In the meantime, I bolted a nice old Athol vise to it and have been using it for general metal mangling.

In January 2020, another trip to HGR found a mag drill at an affordable price.  Grabbed it.  But as usual, procrastination kicked in.

In September 2020, I finally ordered a 5/8" rotabroach from eBay.  But the seller canceled the order saying he was out of stock.  Procrastination resumed.

In August 2021 I ordered another cutter and it arrived.  But I was busy with other things and time passed.

On Thursday I had to fab up a couple rectangular frames for another project, and I was wishing I had proper clamping.

So yesterday I finally got going.  Figured out where the ribs and other obstacles are, laid out the hole pattern, center punched everything and started drilling.
Turns out the table is about 3/8" thick in the area where the drill press work would go, and almost an inch thick where the drill heads mounted.  I drilled 160 of the 224 holes by roughly midnight, then figured out it would be close to 3am when I finished.  So I'm going to do the last 64 today.
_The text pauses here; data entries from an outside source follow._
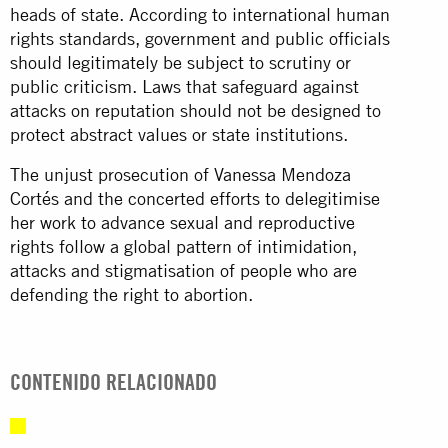
heads of state. According to international human
rights standards, government and public officials
should legitimately be subject to scrutiny or
public criticism. Laws that safeguard against
attacks on reputation should not be designed to
protect abstract values or state institutions.
The unjust prosecution of Vanessa Mendoza
Cortés and the concerted efforts to delegitimise
her work to advance sexual and reproductive
rights follow a global pattern of intimidation,
attacks and stigmatisation of people who are
defending the right to abortion.
CONTENIDO RELACIONADO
Good things come to those who wait.  At least that's what I tell myself.


----------



## Aukai (Dec 5, 2021)

Awesome, what brand of cutter, and how's it holding up?


----------



## jmkasunich (Dec 5, 2021)

Aukai said:


> Awesome, what brand of cutter, and how's it holding up?
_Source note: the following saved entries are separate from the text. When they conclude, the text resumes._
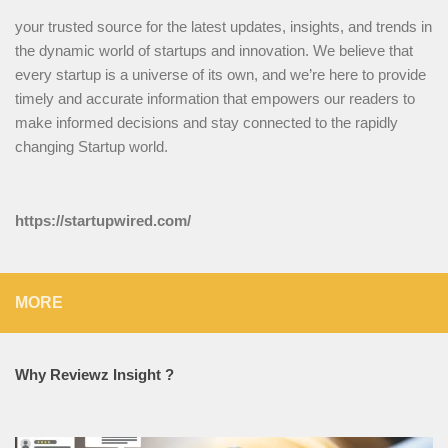
your trusted source for the latest updates, insights, and trends in
the dynamic world of startups and innovation. We believe that
every startup is a universe of its own, and we’re here to provide
timely and accurate information that empowers our readers to
make informed decisions and stay connected to the rapidly
changing Startup world.
https://startupwired.com/
MORE
Why Reviewz Insight ?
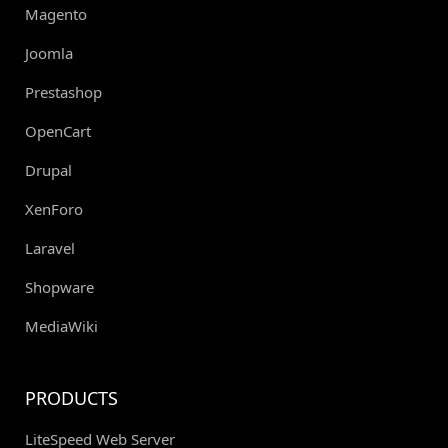
Magento
Joomla
Prestashop
OpenCart
Drupal
XenForo
Laravel
Shopware
MediaWiki
PRODUCTS
LiteSpeed Web Server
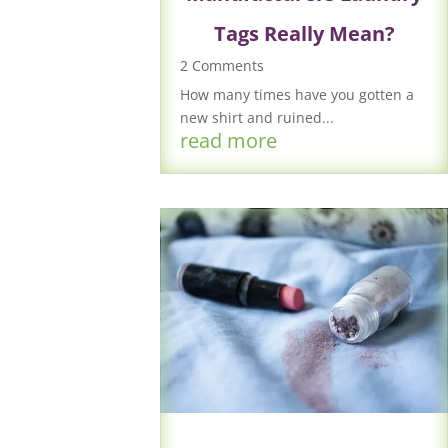
Tags Really Mean?
2 Comments
How many times have you gotten a
new shirt and ruined...
read more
Fein Jancy Slugger.  This one:  https://www.ebay.com/itm/222263371089

Holding up well so far, but this is free machining cast iron, not steel, so I'm not sure if its much of a test.  I'm running it dry to avoid making a paste out of the chips.
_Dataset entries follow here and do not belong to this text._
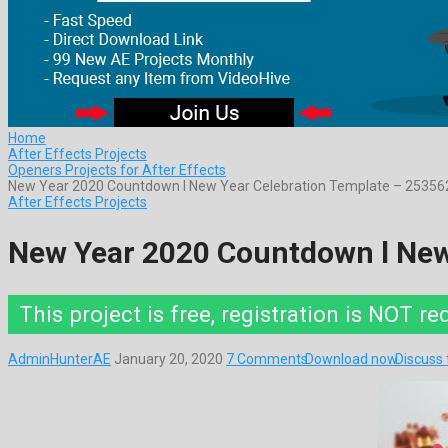
Home
After Effects Projects
Openers Projects for After Effects
New Year 2020 Countdown l New Year Celebration Template – 25356
After Effects Projects
New Year 2020 Countdown l New
This project is free, registration is NOT re
AdminHunterAE
January 20, 2020
7 Comments
Download now
Discuss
I did manage to blunt the tip of the center slug ejector pin - I think I dragged the drill across the table without raising it quite enough to clear and broke off the sharp tip.  Ground a new point and carried on.


----------



## Aukai (Dec 5, 2021)

I saw the pile of dust there. I have broken 2 Slugger cutters, I'm not sure if it's operator error, or not. They were making good Brillo pad swarf, and came apart, I was using through coolant too.


----------



## C-Bag (Dec 5, 2021)

There’s one of those tables down in LA they have been trying to sell on CL for $600. Talk about a chunk of iron! I’m glad to see you making it useful to you and saved it from the scrapper. 

BTW, YOU SUCK!


----------



## John O (Dec 5, 2021)

Just think, if you bought the 4 heads you would only need to drill 56 times!


----------



## jmkasunich (Dec 5, 2021)

And done!

I calculated that I drilled through 11 feet of cast iron doing this.


----------



## Shootymacshootface (Dec 5, 2021)

Sweet table!

You definitely suck!


----------



## C-Bag (Dec 5, 2021)

Talk about the ultimate jig table.


----------



## Aukai (Dec 5, 2021)

That is exceptional


----------



## macardoso (Dec 6, 2021)

HGR is a dangerous place  Too much stuff has followed me home from there


----------



## C-Bag (Dec 6, 2021)

See I’m such a heretic I drilled mounting holes in the almost pristine table of my UniDrill so I could mount my 8” rotary table/ Heinrich vise. It has two t-slots but they were not where I could use the for the RT. I love t-slots for drill presses but few have them for some stupid reason. The next best thing is drilled and tapped holes. Drilled and tapped holes are useful, not shameful. Being sloppy about work setup and drilling into a table is shameful. rant off…


----------